Here we have a Python script to audit a local Colorado congressional election
and report the voting breakdown by county and candidate. The script reads the
CSV file election_results.csv of format
Ballot ID,County,Candidate
and tallies the number of votes by county and
candidate. It then reports the total number of votes cast, the breakdown by
county and candidate, the largest county turnout, and the winner of the
election to the terminal and output file
election_results.txt.
- Data source: election_results.csv
- Software: Python 3.7.6, Visual Studio Code 1.51.1
To perform this analysis, we loop through each row in the input file using
csv.reader
, adding
to the total vote count and acquiring the chosen candidate and voting county
with each iteration:
# Read the csv and convert it into a list of dictionaries
with open(file_to_load) as election_data:
reader = csv.reader(election_data)
# Read the header
header = next(reader)
# For each row in the CSV file.
for row in reader:
# Add to the total vote count
total_votes = total_votes + 1
# Get the candidate name from each row.
candidate_name = row[2]
# 3: Extract the county name from each row.
county_name = row[1]
We then check if this is the first instance of each candidate and county and
if so, add it to the results dictionaries candidate_votes
and county_votes
with initial counts of zero. We then increment the count for this and all
subsequent instances of the current row's candidate_name
and county_name
.
Finally, we loop through both results dictionaries to determine winner of the
election and the county casting the most votes. In the case of the candidates,
we first initialize the following variables:
winning_count = 0
winning_percentage = 0
winning_candidate = ""
We can then find the winner as follows:
for candidate_name in candidate_votes:
# Retrieve vote count and percentage
votes = candidate_votes.get(candidate_name)

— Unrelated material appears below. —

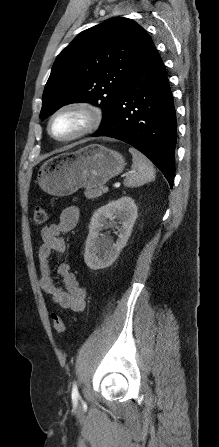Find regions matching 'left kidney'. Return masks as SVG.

vote_percentage = float(votes) / float(total_votes) * 100
# Write results votes and vote_percentage for candidate_name to
# terminal and output file
# Determine winning vote count, winning percentage, and candidate.
if (votes > winning_count) and (vote_percentage > winning_percentage):
winning_count = votes
winning_candidate = candidate_name
winning_percentage = vote_percentage
We are then left with the winning_count
, winning_candidate
, and
winning_percentage
set to the correct values from candidate_votes
which we
then write to the terminal and output file
election_results.txt. The process is similar
for the county results.
The analysis of the election shows that:
- There were 369,711 votes cast in the election.

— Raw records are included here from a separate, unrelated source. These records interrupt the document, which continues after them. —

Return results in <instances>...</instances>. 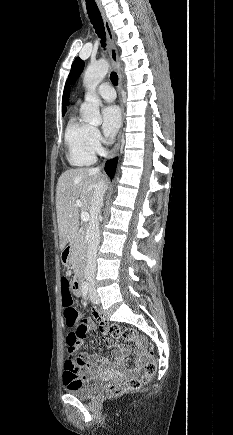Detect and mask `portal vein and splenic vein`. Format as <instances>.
Here are the masks:
<instances>
[{
	"instance_id": "1",
	"label": "portal vein and splenic vein",
	"mask_w": 233,
	"mask_h": 435,
	"mask_svg": "<svg viewBox=\"0 0 233 435\" xmlns=\"http://www.w3.org/2000/svg\"><path fill=\"white\" fill-rule=\"evenodd\" d=\"M76 205H77L78 207H81V206H82V202H81L80 200H77V201H76ZM81 220H82L83 222H88V221H89V214H88V212H82V213H81Z\"/></svg>"
}]
</instances>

- The county results were:
- Jefferson: 10.5% (38,855)
- Denver: 82.8% (306,055)
- Arapahoe: 6.7% (24,801)
- The county with the largest voter turnout was:
- Denver, with 82.8% of the vote and 306,055 votes
- The candidate results were
- Charles Casper Stockham: 23.0% (85,213)
- Diana DeGette: 73.8% (272,892)
- Raymon Anthony Doane: 3.1% (11,606)
- The winner of the election was:
- Diana DeGette, who received 73.8% of the vote and 272,892 votes.

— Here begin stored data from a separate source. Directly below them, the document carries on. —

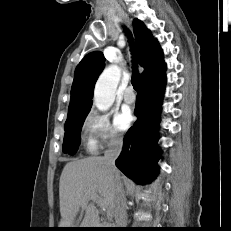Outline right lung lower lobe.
<instances>
[{
  "mask_svg": "<svg viewBox=\"0 0 231 231\" xmlns=\"http://www.w3.org/2000/svg\"><path fill=\"white\" fill-rule=\"evenodd\" d=\"M166 82L165 73L141 83L134 114L137 121L124 137L123 150L116 166L137 184L149 183L159 171L153 164L160 152L157 146V127L161 100Z\"/></svg>",
  "mask_w": 231,
  "mask_h": 231,
  "instance_id": "obj_1",
  "label": "right lung lower lobe"
}]
</instances>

Through this audit of a Colorado local congressional election, we find the
county with the largest voter turnout to be Denver providing 82.8% of the vote
for a total of 306,055 votes and the winner to be Diana DeGette with
73.8% of the vote for a total of 272,892 votes. This script is generalizable to
other election data sources following the same format as
election_results.csv with the replacement of
the hard-coded input file name election_results.csv
with an input parameter.
One method to do so would be to move the entire script within a function
analyze_election_data
with input parameter infile
, as shown below:
def analyze_election_data(infile):
"""
Parameters
----------
infile : str, file name of election results CSV file, placed in Resources
directory
"""
We would then set our input file as:
file_to_load = os.path.join("Resources", infile)
and import/call the function from the Python interpreter as:
>>> from PyPoll_Challenge import analyze_election_data
>>> analyze_election_data(input_file.csv)
An alternative is to input the CSV file from the command line using
sys.argv
. This would
require the following addition:
import sys
args = sys.argv
We then have a list args
whose first element is the script name and all
subsequent elements are those passed from the command line after the script
from left to right. We can thus set our input file as:
file_to_load = os.path.join("Resources", args[1])
and run the script from the command line:
$ python PyPoll_Challenge.py input_file.csv
Looking forward, we could further this analysis by considering the breakdown of each candidate vote by county and plot the results to visualize potential relationships between the two. This would be particularly useful for a more general dataset with a wider distribution of counties in order to analyze regional trends.